▸ **The task**:
Please keep pictures out and return the lines below exactly, from the one holding "Diseñado por un equipo de" through the last, both included.

--- Given records Enclosed Below ---

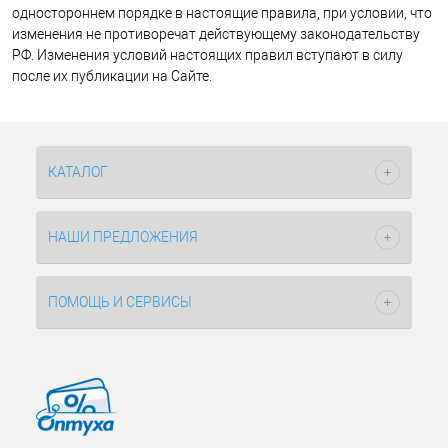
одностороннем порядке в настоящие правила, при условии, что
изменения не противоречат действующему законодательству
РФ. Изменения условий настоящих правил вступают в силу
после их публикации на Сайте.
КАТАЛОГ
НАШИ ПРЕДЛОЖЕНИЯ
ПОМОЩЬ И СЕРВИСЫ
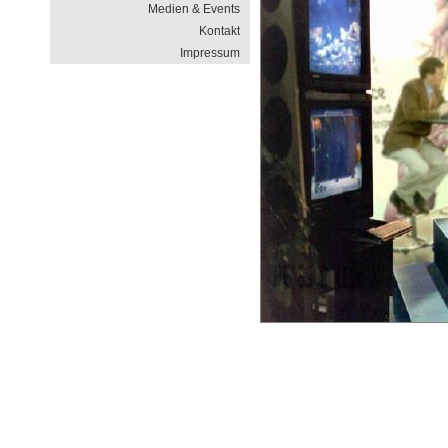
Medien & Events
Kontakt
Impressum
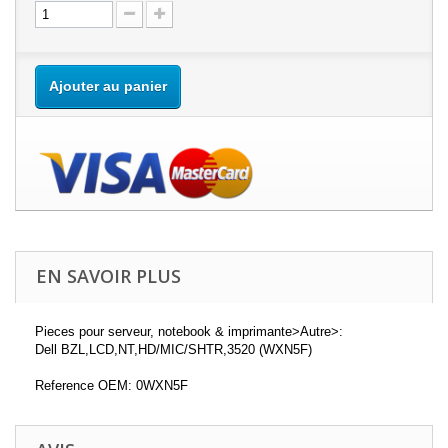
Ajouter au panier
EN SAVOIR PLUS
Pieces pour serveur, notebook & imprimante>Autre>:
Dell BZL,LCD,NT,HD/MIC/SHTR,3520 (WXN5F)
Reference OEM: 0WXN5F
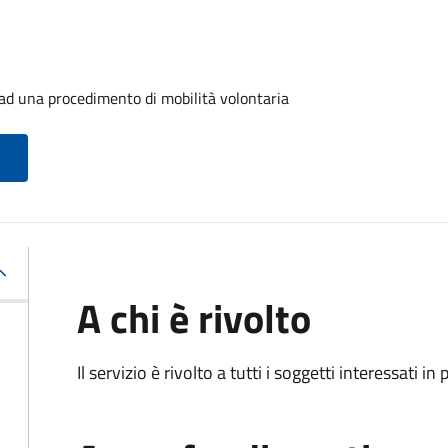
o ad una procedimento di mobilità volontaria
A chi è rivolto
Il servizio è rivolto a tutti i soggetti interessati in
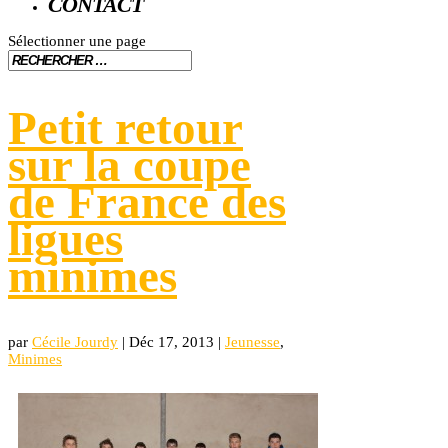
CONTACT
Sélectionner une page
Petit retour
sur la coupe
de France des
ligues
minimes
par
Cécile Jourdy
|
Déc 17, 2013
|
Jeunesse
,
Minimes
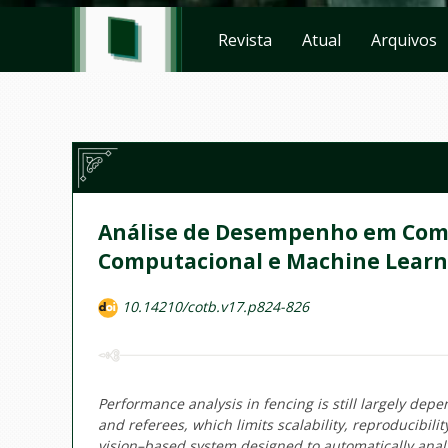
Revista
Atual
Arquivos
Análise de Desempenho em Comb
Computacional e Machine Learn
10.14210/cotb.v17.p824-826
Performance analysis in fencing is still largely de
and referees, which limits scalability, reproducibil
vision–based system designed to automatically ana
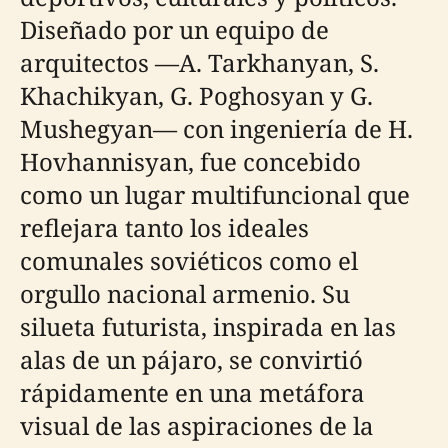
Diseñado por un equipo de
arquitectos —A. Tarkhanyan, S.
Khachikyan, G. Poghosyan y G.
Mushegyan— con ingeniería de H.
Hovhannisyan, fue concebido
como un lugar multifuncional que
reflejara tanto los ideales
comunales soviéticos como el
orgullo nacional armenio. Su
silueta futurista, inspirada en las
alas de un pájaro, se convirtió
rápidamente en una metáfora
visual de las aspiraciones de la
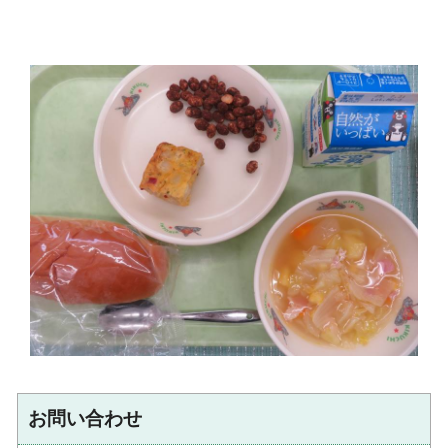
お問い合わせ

--- End of Enclosed Given records ---

▸ **Answer to the exercise**:
Diseñado por un equipo de
arquitectos —A. Tarkhanyan, S.
Khachikyan, G. Poghosyan y G.
Mushegyan— con ingeniería de H.
Hovhannisyan, fue concebido
como un lugar multifuncional que
reflejara tanto los ideales
comunales soviéticos como el
orgullo nacional armenio. Su
silueta futurista, inspirada en las
alas de un pájaro, se convirtió
rápidamente en una metáfora
visual de las aspiraciones de la
お問い合わせ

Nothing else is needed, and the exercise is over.